As you would expect, the work was badly paid and the environment hyper-exploitative: minimum wage to stand in a tiny, poorly ventilated room (where the temperature would occasionally exceed 40 degrees Celsius in the summer) for ten hours, twelve hours, and sometimes more. Once, I even remember being told to stop punching in until I’d changed into my kitchen uniform (the act of getting dressed generously took about ninety seconds, so with the hourly wage being something like CAD$8.75, I’d estimate that this habit had been costing the owners the princely sum of about 2 cents per night). Kitchen staff did get a share of the tips, but when I returned to my old job after a year’s absence, I was promptly told that a “new rule” meant I no longer qualified. Conservatively, this amounted to a unilateral pay cut of 10 percent — and there was absolutely nothing I could do about it.
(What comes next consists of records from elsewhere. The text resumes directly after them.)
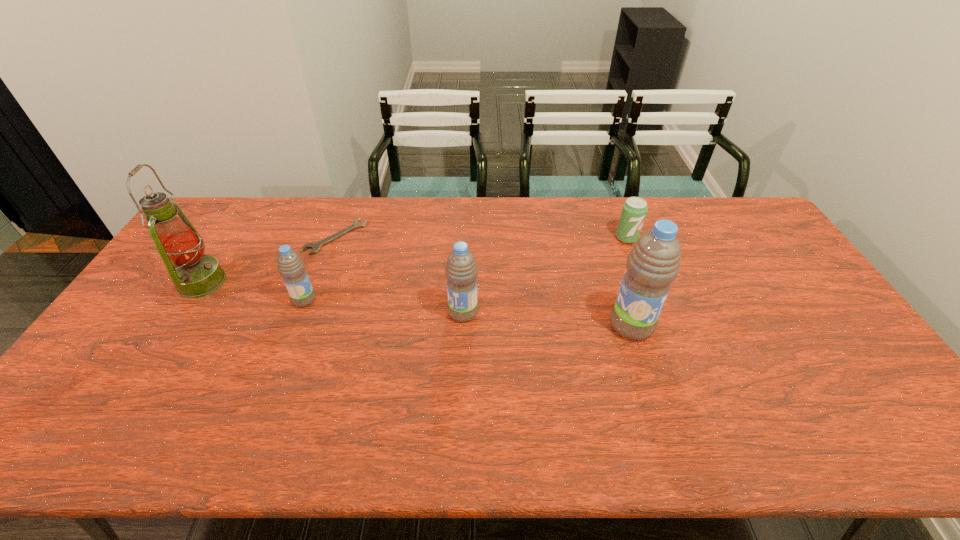 Please point out where to position a new water bottle on the right to maintain spacing. Please provide its 2D coordinates. Your answer should be formatted as a tuple, i.e. [(x, y)], where the tuple contains the x and y coordinates of a point satisfying the conditions above.

[(809, 340)] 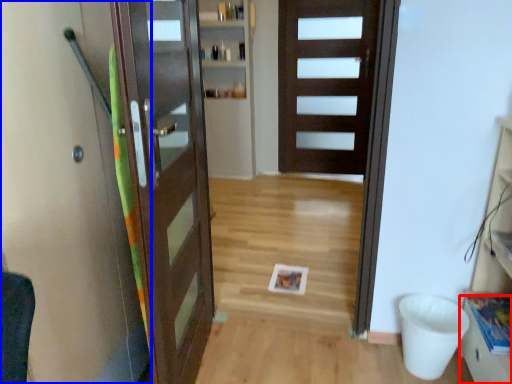 Question: Which object is further to the camera taking this photo, drawer (highlighted by a red box) or elevator (highlighted by a blue box)?

Choices:
 (A) drawer
 (B) elevator

Answer: (A) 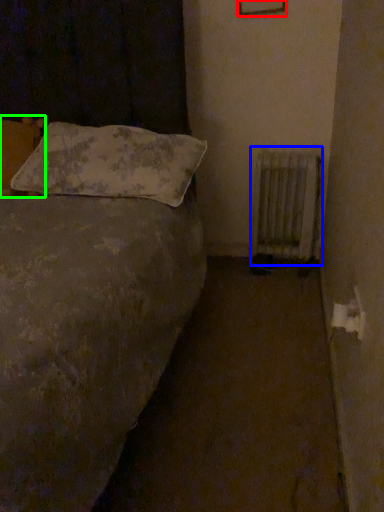 Question: Considering the real-world distances, which object is farthest from picture frame (highlighted by a red box)? radiator (highlighted by a blue box) or pillow (highlighted by a green box)?

Choices:
 (A) radiator
 (B) pillow

Answer: (B) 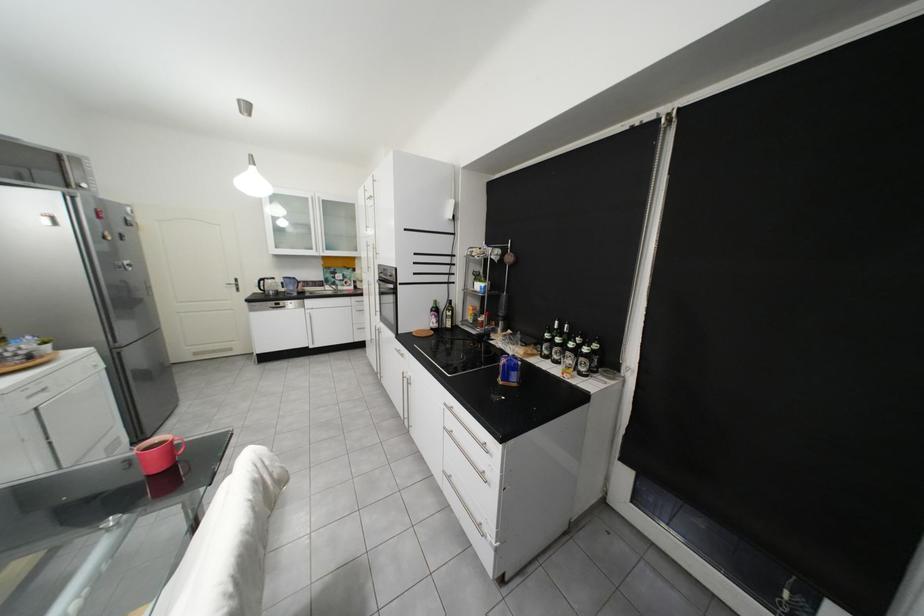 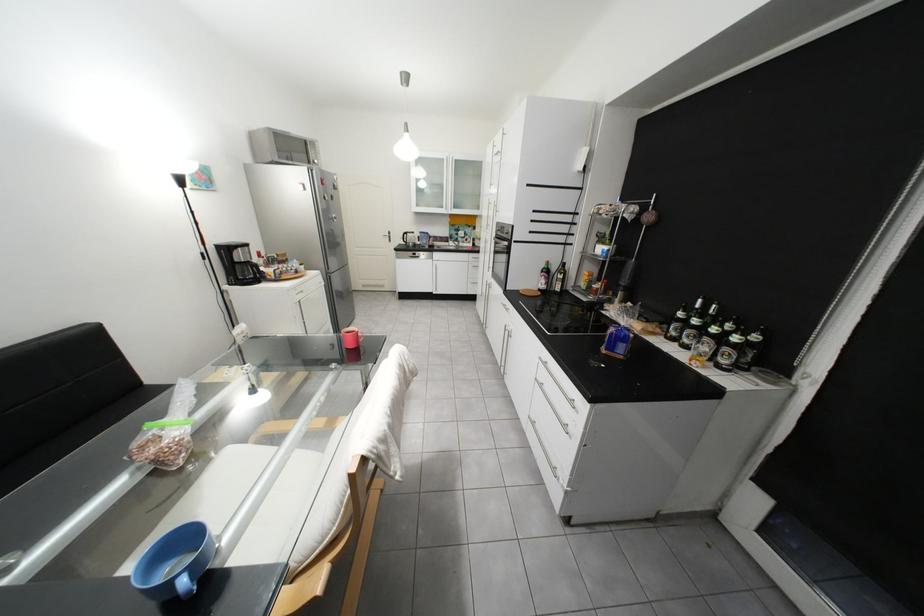 Where in the second image is the point corresponding to (x=482, y=322) from the first image?

(596, 288) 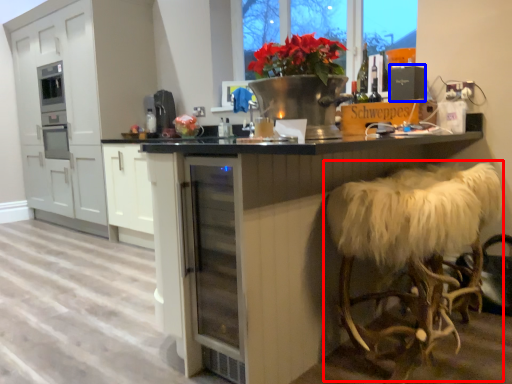 Question: Which object appears farthest to the camera in this image, swivel chair (highlighted by a red box) or appliance (highlighted by a blue box)?

Choices:
 (A) swivel chair
 (B) appliance

Answer: (B) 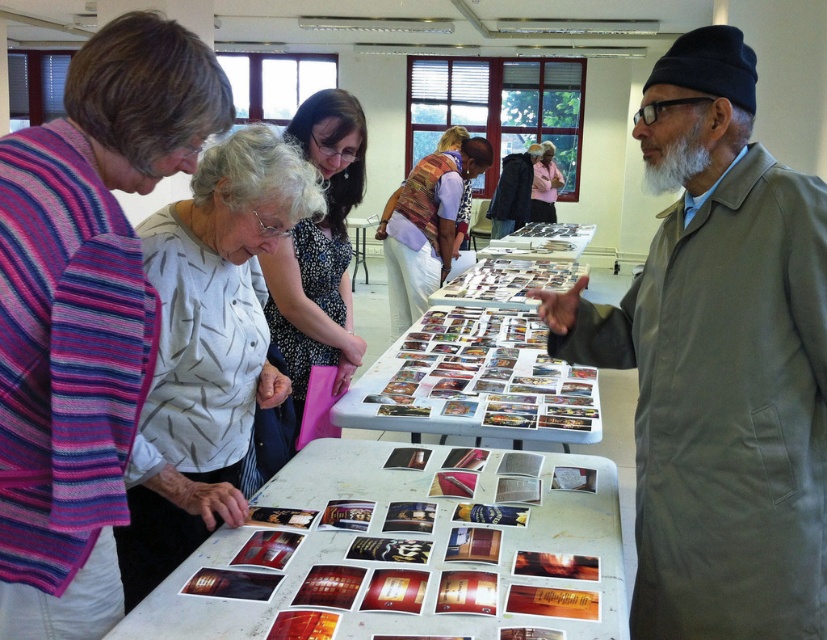 You are an organizer at the event and need to move the gray matte coat at right and the patterned fabric vest at center to a display table. Which object should you move first to avoid blocking the view of the other?

You should move the gray matte coat at right first because it is positioned under the patterned fabric vest at center, so moving it first will prevent blocking the view of the vest. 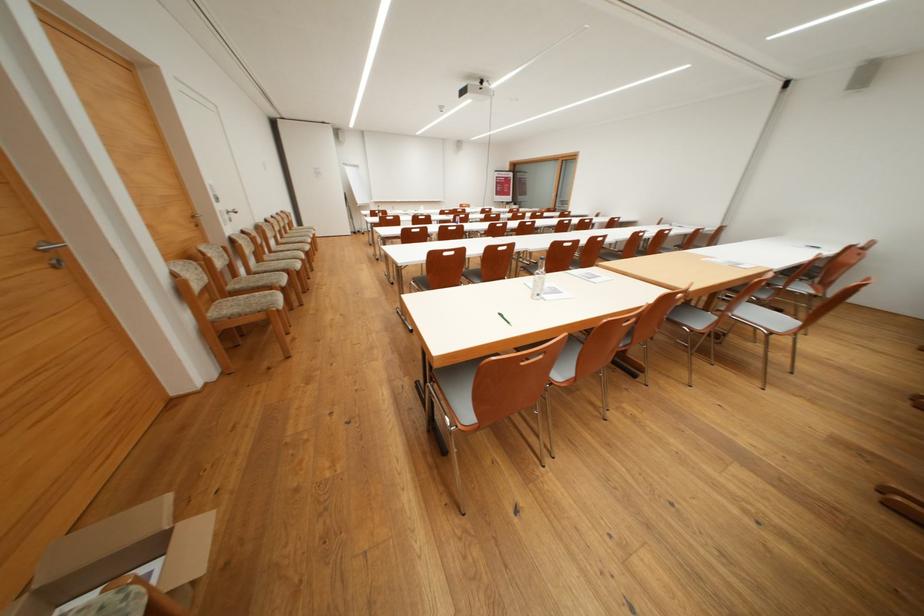 Locate an element on the screen. The image size is (924, 616). metal door handle is located at coordinates tap(47, 246). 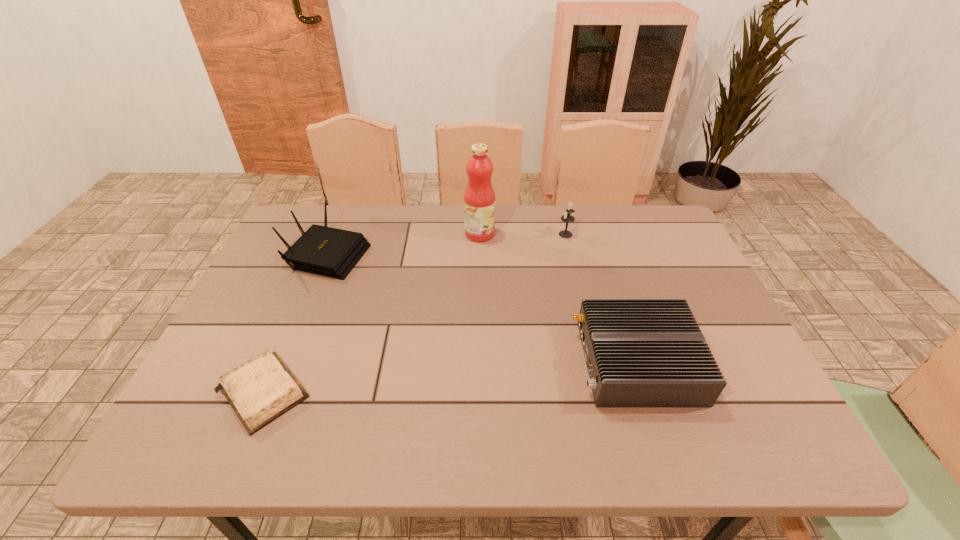 What are the coordinates of `free space between the candle holder and the left router` in the screenshot? It's located at (446, 243).

The image size is (960, 540). I want to click on vacant space that is in between the second shortest object and the fruit juice, so click(x=559, y=298).

The image size is (960, 540). I want to click on free space between the farther router and the fruit juice, so click(x=403, y=243).

Find the location of a particular element. The height and width of the screenshot is (540, 960). unoccupied area between the shortest object and the candle holder is located at coordinates (415, 313).

At what (x,y) coordinates should I click in order to perform the action: click on free space between the diary and the candle holder. Please return your answer as a coordinate pair (x, y). This screenshot has width=960, height=540. Looking at the image, I should click on (415, 313).

You are a GUI agent. You are given a task and a screenshot of the screen. Output one action in this format:
    pyautogui.click(x=<x>, y=<y>)
    Task: Click on the empty location between the diary and the right router
    This screenshot has height=540, width=960.
    Given the screenshot: What is the action you would take?
    pyautogui.click(x=450, y=377)

Find the location of a particular element. The width and height of the screenshot is (960, 540). object that can be found as the closest to the nearer router is located at coordinates (567, 218).

Select which object is the fourth closest to the shortest object. Please provide its 2D coordinates. Your answer should be formatted as a tuple, i.e. [(x, y)], where the tuple contains the x and y coordinates of a point satisfying the conditions above.

[(567, 218)]

The height and width of the screenshot is (540, 960). I want to click on vacant space that satisfies the following two spatial constraints: 1. on the front label of the candle holder; 2. on the right side of the third object from right to left, so click(480, 234).

Identify the location of blank area in the image that satisfies the following two spatial constraints: 1. on the front label of the fruit juice; 2. on the left side of the candle holder. This screenshot has width=960, height=540. (480, 234). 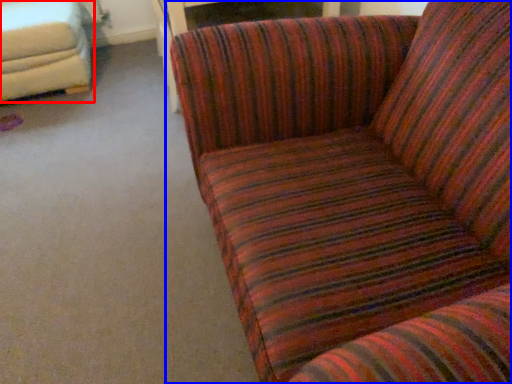 Question: Among these objects, which one is nearest to the camera, studio couch (highlighted by a red box) or studio couch (highlighted by a blue box)?

Choices:
 (A) studio couch
 (B) studio couch

Answer: (B) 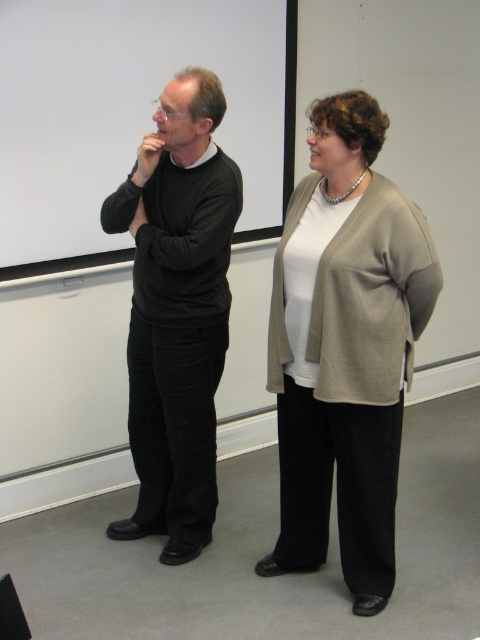 You are standing in a presentation room and see the beige sweater at center. If you want to reach it without moving your feet, can you do it?

The beige sweater at center is 1.95 meters away from viewer, so you cannot reach it without moving your feet since it is too far.

You are organizing a small presentation and need to ensure that the white matte projection screen at upper center and the black ribbed sweater at left are both visible to the audience. Given their sizes, which object will likely be more noticeable to the audience?

The white matte projection screen at upper center is bigger than the black ribbed sweater at left, so it will likely be more noticeable to the audience.

You are standing in the room and want to point to the exact location of the point at coordinates (345,348). According to the scene description, which object would your finger be pointing at?

The point at coordinates (345,348) is on the beige sweater at center, so your finger would be pointing at the beige sweater at center.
I don’t share these experiences because I think there’s anything unique about them, or because I believe they were even particularly bad by industry standards (many women in the restaurant industry, for example, could probably add countless experiences of sexual harassment to the kinds of things described above). With very few exceptions, low-wage work is a meat grinder designed to extract the most labor for the least compensation permitted by law, less scrupulous owners and managers cutting corners or skirting regulations wherever they think they can get away with it. By and large, it’s not something any rational person would choose to do (let alone enjoy) unless they had no other option — a reality impressed on me again last week as America’s business and restaurant lobbies complained of worker shortages and elected politicians dutifully regurgitated their talking points.